Let’s look this “Penalty/Discipline Problem” from several different angles.

1) I work with a guy that used to be a sports writer at a small paper in Florida and covered Florida State. During Amato’s first tenure at FSU, he was known as the disciplinarian. The players didn’t mind being called into Bowden’s or Andrew’s office…but they wanted no part of Amato.

Now I’ve read and heard similar versions of this story in other places. But since this story comes from someone I know, I give it a lot more credence even if it doesn’t mean anything special to you.

I guess that Amato just turned into a mindless softie once he became the head coach.

2) Thanks to RAWFS for finding this quote from TOB on spring practice:

I don’t want to comment on anything in the past. But I haven’t seen any real discipline issues since we’ve been here and on the field. I’m happy with these kids. They’re attentive. They’re listening. They want to do the right things and they’re working hard to do the right things.

I think that if “discipline” were a real problem, it would take longer than just spring practice to get it worked out.

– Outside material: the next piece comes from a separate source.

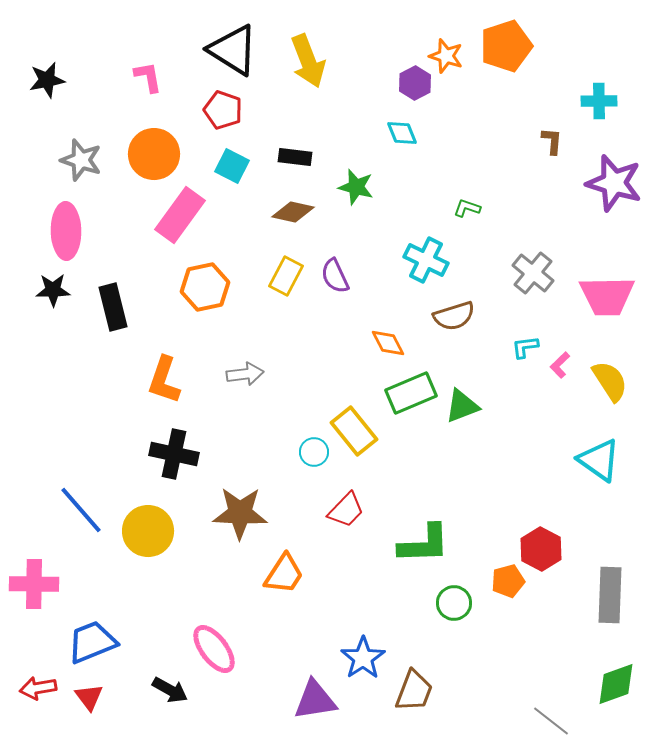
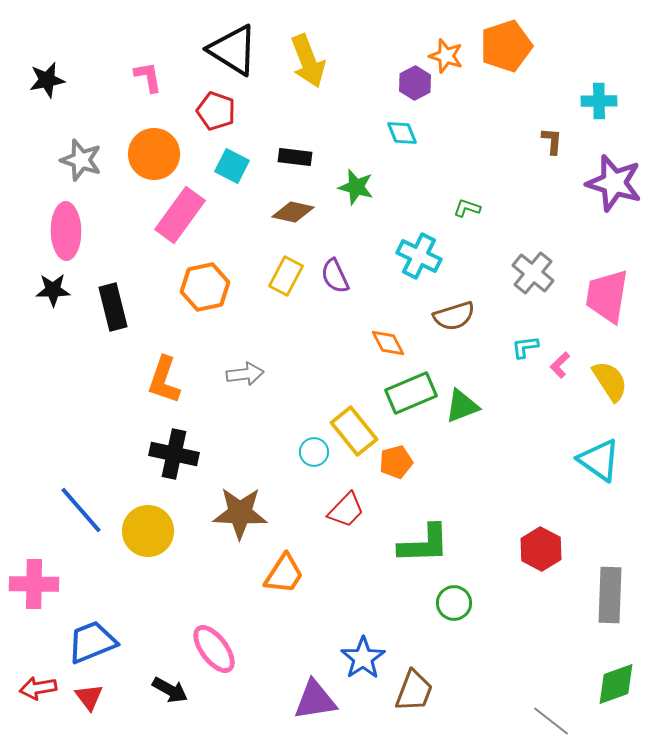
red pentagon at (223, 110): moved 7 px left, 1 px down
cyan cross at (426, 260): moved 7 px left, 4 px up
pink trapezoid at (607, 296): rotated 100 degrees clockwise
orange pentagon at (508, 581): moved 112 px left, 119 px up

3) Here’s what Terry Bowden had to say recently about penalties and the “problems” that they create:

How many times have you heard the saying that penalties will get you beat? …Of the top 10 teams in college football last season in least yards penalized, six of them had losing records…Incidentally, the national champion Florida Gators finished the season ranked 109th out of 119 schools in least yards penalized and only one team in the final top 10 made it into the top 35 least-penalized teams.

It looks like quite a few people need to work on their cause/effect relationships.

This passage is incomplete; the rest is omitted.